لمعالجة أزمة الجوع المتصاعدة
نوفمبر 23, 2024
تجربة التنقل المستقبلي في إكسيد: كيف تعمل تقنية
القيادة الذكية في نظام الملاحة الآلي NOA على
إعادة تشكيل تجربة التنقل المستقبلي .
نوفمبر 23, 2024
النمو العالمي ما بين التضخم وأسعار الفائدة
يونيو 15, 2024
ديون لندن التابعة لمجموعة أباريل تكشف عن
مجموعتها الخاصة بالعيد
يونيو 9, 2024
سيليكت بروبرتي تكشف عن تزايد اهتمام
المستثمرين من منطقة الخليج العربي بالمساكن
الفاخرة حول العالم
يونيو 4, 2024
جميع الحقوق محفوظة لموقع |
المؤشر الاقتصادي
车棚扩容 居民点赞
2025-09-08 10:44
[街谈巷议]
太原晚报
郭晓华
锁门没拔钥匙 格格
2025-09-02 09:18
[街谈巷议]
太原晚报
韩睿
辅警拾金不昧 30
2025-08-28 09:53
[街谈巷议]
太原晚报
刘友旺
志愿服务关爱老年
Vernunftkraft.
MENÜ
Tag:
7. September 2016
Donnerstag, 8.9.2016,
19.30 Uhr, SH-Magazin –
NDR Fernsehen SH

* * *

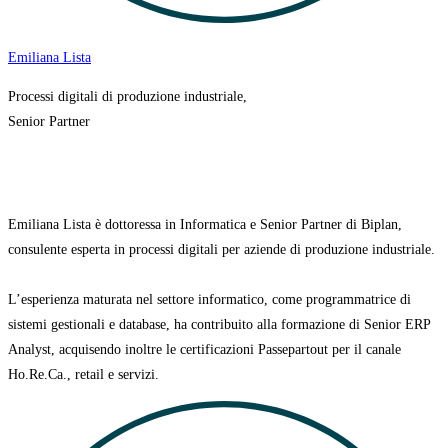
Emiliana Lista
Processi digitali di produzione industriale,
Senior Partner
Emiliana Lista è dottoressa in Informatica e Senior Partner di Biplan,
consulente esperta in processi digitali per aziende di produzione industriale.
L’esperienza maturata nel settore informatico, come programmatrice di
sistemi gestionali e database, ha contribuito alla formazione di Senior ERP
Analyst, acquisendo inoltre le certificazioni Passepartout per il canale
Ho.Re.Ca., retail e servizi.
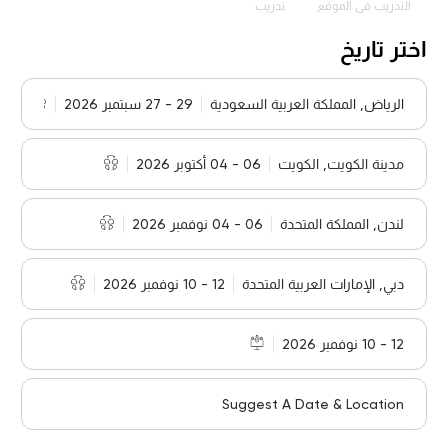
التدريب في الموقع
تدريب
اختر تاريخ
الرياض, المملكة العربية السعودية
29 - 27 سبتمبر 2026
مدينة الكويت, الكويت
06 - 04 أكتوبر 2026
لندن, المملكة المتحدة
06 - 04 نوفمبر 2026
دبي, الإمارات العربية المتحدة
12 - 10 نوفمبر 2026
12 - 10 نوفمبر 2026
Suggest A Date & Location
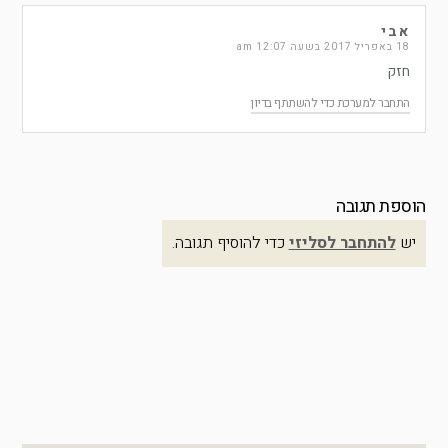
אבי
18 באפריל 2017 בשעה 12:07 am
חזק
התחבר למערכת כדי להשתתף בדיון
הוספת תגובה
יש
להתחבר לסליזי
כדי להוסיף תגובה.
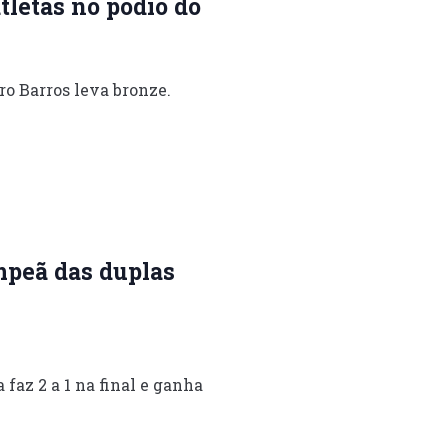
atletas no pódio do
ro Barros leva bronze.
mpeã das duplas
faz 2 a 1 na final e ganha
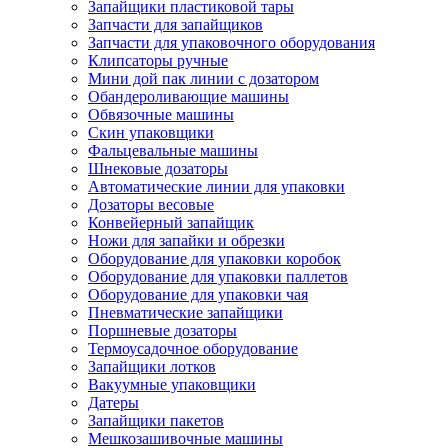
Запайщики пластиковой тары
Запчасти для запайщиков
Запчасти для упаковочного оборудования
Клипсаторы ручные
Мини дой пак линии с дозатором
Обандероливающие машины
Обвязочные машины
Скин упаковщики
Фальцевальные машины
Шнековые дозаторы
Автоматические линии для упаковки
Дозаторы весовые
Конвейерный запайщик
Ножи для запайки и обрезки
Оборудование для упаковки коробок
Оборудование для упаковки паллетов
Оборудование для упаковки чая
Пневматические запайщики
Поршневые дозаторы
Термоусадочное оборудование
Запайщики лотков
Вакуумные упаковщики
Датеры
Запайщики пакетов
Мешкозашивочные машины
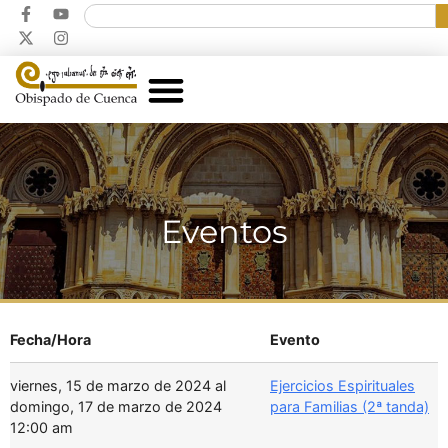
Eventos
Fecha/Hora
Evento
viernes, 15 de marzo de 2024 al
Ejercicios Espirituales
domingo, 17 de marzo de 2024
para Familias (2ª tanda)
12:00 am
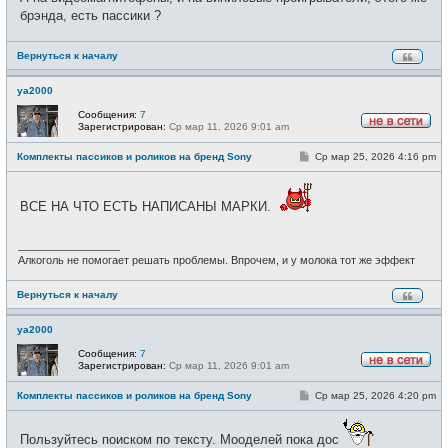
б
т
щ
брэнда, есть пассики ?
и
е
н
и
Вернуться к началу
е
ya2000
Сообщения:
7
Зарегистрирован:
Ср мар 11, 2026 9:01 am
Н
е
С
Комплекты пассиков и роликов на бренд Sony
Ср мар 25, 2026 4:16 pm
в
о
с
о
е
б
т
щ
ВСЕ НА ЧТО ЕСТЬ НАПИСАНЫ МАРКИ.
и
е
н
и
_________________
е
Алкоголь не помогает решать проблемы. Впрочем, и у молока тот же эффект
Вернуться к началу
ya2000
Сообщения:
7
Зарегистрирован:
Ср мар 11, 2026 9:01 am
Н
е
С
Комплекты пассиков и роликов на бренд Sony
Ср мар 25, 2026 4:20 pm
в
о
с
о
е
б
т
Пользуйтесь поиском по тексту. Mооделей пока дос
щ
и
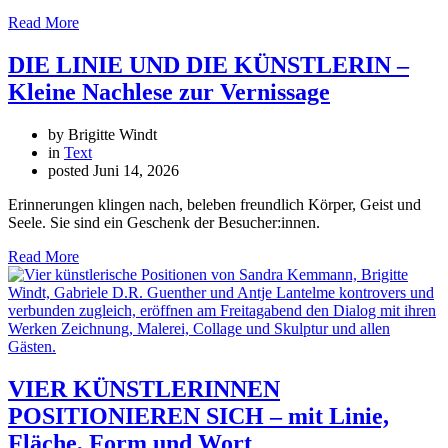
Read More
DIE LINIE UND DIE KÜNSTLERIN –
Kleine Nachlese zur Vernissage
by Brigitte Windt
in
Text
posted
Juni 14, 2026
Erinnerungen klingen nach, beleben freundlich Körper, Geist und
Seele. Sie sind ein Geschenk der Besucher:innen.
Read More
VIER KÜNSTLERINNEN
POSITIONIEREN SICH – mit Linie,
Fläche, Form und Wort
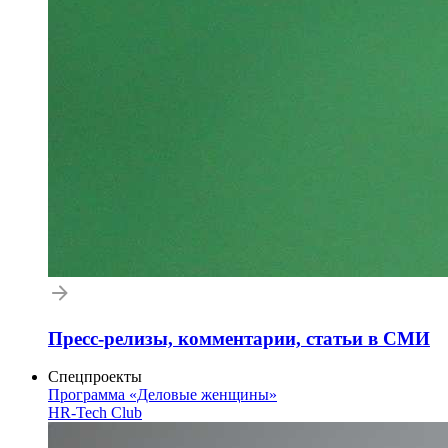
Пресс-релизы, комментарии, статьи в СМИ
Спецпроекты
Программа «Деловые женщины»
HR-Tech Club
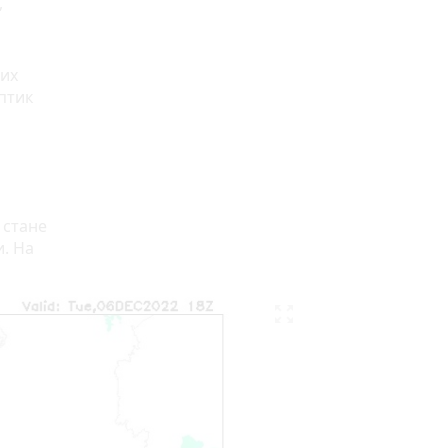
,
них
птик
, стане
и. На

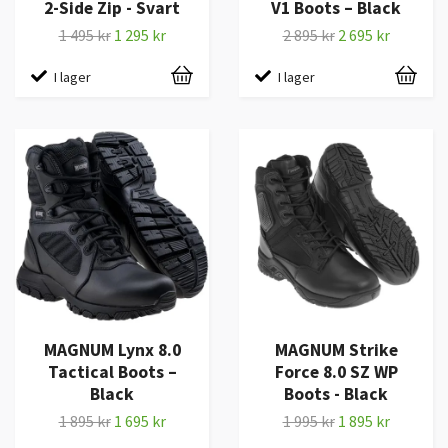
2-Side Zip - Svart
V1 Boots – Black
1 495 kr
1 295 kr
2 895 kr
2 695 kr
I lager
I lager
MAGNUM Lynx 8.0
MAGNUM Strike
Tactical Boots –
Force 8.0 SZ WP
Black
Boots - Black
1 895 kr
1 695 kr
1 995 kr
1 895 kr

#### What is needed:
Please copy the lines above from the line with "لمعالجة أزمة الجوع المتصاعدة" up to and including the line with "NDR Fernsehen SH", exactly as written and with nothing else.

#### Written reply:
لمعالجة أزمة الجوع المتصاعدة
نوفمبر 23, 2024
تجربة التنقل المستقبلي في إكسيد: كيف تعمل تقنية
القيادة الذكية في نظام الملاحة الآلي NOA على
إعادة تشكيل تجربة التنقل المستقبلي .
نوفمبر 23, 2024
النمو العالمي ما بين التضخم وأسعار الفائدة
يونيو 15, 2024
ديون لندن التابعة لمجموعة أباريل تكشف عن
مجموعتها الخاصة بالعيد
يونيو 9, 2024
سيليكت بروبرتي تكشف عن تزايد اهتمام
المستثمرين من منطقة الخليج العربي بالمساكن
الفاخرة حول العالم
يونيو 4, 2024
جميع الحقوق محفوظة لموقع |
المؤشر الاقتصادي
车棚扩容 居民点赞
2025-09-08 10:44
[街谈巷议]
太原晚报
郭晓华
锁门没拔钥匙 格格
2025-09-02 09:18
[街谈巷议]
太原晚报
韩睿
辅警拾金不昧 30
2025-08-28 09:53
[街谈巷议]
太原晚报
刘友旺
志愿服务关爱老年
Vernunftkraft.
MENÜ
Tag:
7. September 2016
Donnerstag, 8.9.2016,
19.30 Uhr, SH-Magazin –
NDR Fernsehen SH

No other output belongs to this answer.